How? Through the compound effect of owning every layer of the stack:
The Model Layer: ERNIE 4.0 isn’t just another large language model. It’s architected specifically for Chinese language, which requires different tokenization, different attention mechanisms, and different training approaches than English-optimized models. More importantly, it’s designed from the ground up for efficient inference rather than benchmark performance.
The Framework Layer: PaddlePaddle, Baidu’s deep learning framework, optimizes specifically for ERNIE’s architecture. While competitors must use general-purpose frameworks like PyTorch or TensorFlow, Baidu can optimize across the framework-model boundary. Specific optimizations include custom kernels for attention mechanisms, optimized memory allocation for Chinese token patterns, and hardware-specific acceleration.
The Hardware Layer: Kunlun chips, Baidu’s custom AI processors, are designed specifically for PaddlePaddle and ERNIE workloads. While not as powerful as Nvidia’s latest GPUs, they’re optimized for exactly what Baidu needs: high-throughput inference of Chinese language models.
The Infrastructure Layer: Baidu AI Cloud provides the serving infrastructure, with custom orchestration, caching, and routing optimized for ERNIE’s specific patterns.

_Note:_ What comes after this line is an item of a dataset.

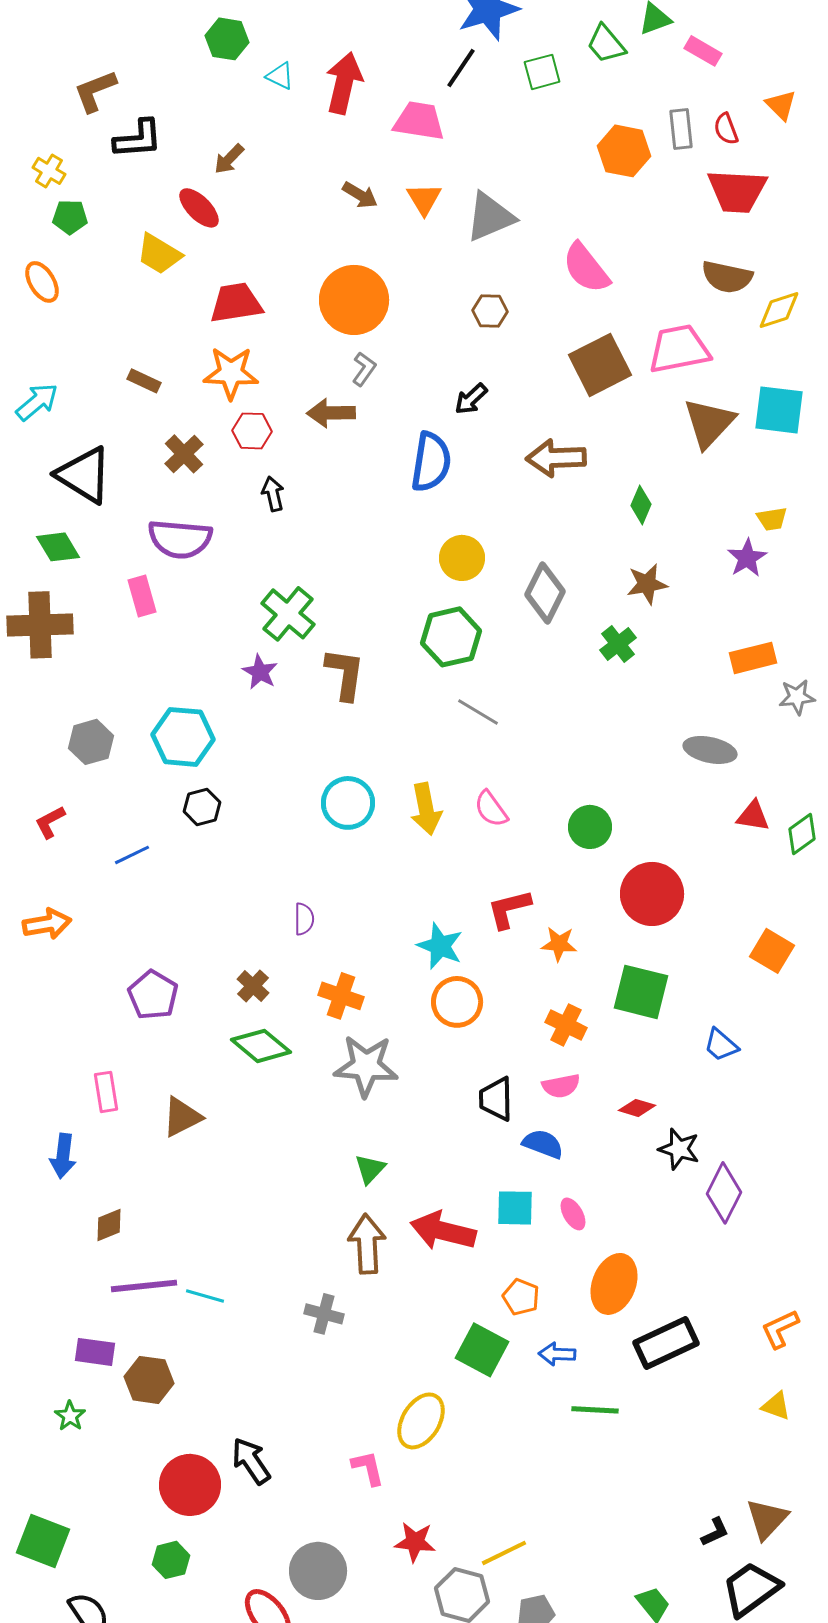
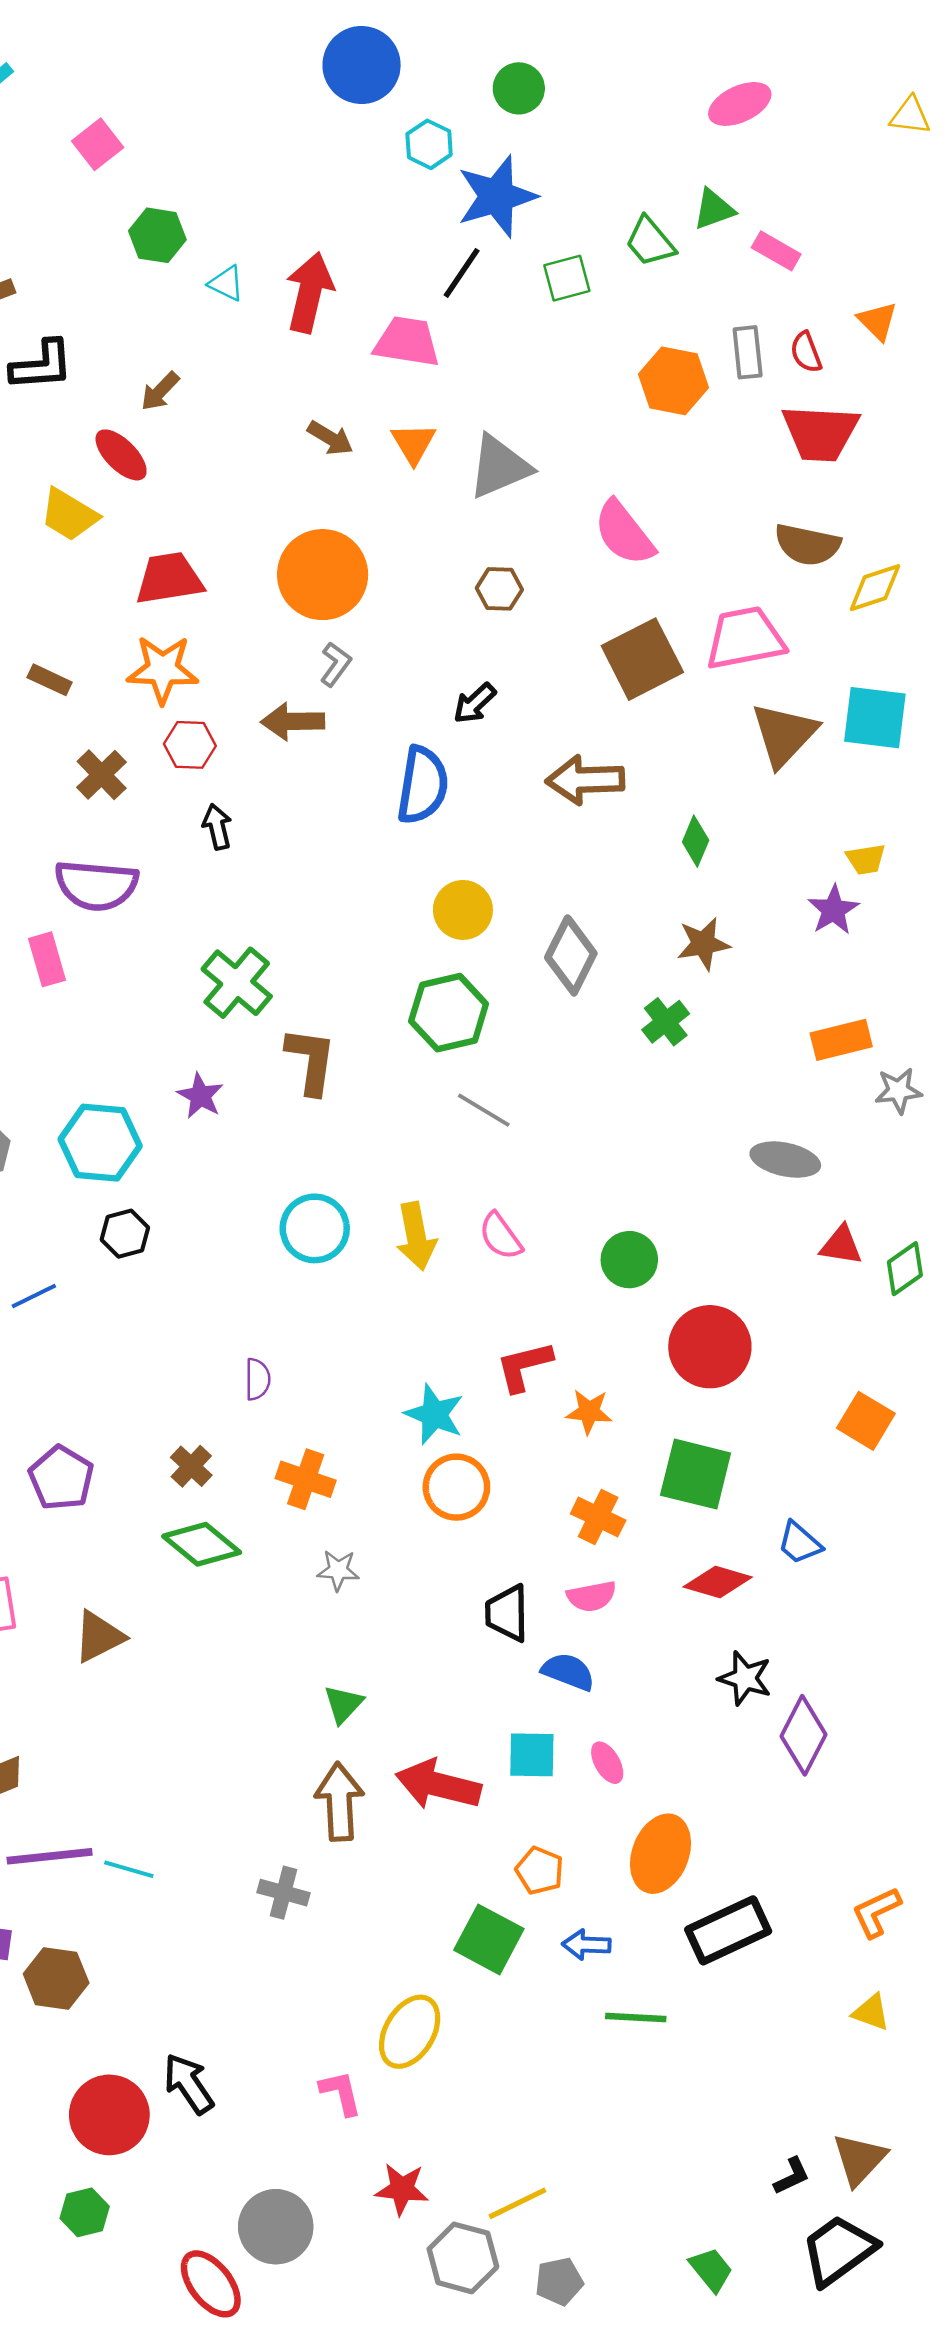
purple star: (260, 672) -> (200, 1096), moved
gray star: (366, 1066) -> (338, 1570), size x0.5
red diamond: (637, 1108) -> (718, 1582), moved, size x1.4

When you control every layer, optimizations compound. A 10% improvement at each of four layers yields a 46% total improvement. A 50% improvement at each layer — which Baidu has exceeded — yields a 94% reduction. Add network effects from scale, and 99% becomes achievable.
ByteDance faces a completely different reality. To serve AI responses, they must:
License or train models at massive cost
Use general-purpose frameworks with overhead
Rent compute from cloud providers at market rates
Accept whatever optimization those providers offer
The same query that costs Baidu 0.1 cents might cost ByteDance 2-3 cents. At billions of queries daily, that 20-30x cost difference determines which use cases are economically viable.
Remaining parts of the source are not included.